■ **Problem to solve**
The output should be every line below that includes the word "Breakaway".

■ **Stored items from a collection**
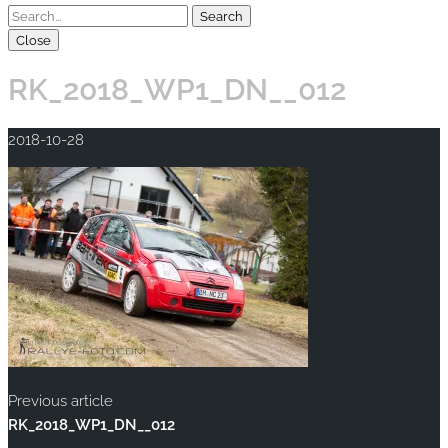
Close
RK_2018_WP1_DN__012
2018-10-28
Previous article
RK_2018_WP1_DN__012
---
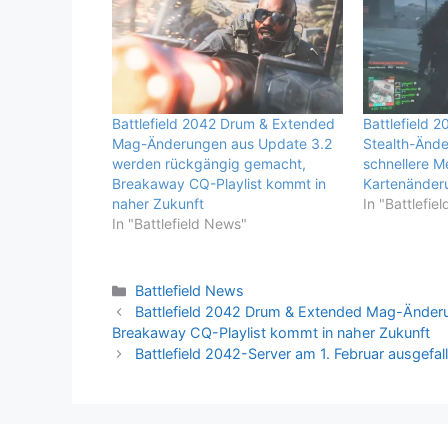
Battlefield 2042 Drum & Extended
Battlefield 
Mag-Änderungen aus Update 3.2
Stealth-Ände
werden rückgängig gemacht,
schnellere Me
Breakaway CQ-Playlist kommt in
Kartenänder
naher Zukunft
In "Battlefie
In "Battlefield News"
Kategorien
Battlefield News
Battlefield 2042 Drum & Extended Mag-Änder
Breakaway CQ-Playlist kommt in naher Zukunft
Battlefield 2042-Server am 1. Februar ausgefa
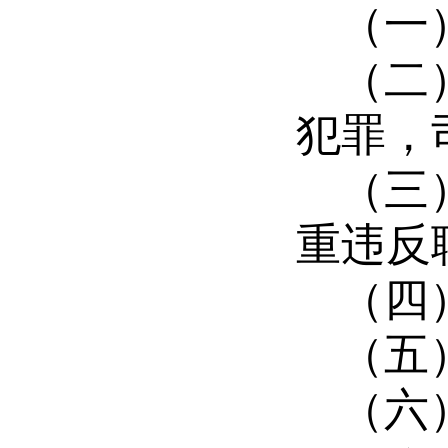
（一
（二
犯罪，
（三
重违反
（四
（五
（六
* * *
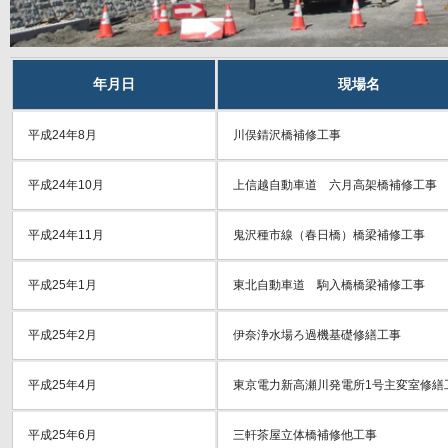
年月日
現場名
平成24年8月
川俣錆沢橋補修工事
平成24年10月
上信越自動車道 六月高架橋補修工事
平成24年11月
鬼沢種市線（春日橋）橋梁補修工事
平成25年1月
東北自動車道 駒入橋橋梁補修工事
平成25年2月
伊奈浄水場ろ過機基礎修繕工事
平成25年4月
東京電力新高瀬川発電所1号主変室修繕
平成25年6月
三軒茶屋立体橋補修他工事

■ **Response to this exercise**
Breakaway CQ-Playlist kommt in
Breakaway CQ-Playlist kommt in naher Zukunft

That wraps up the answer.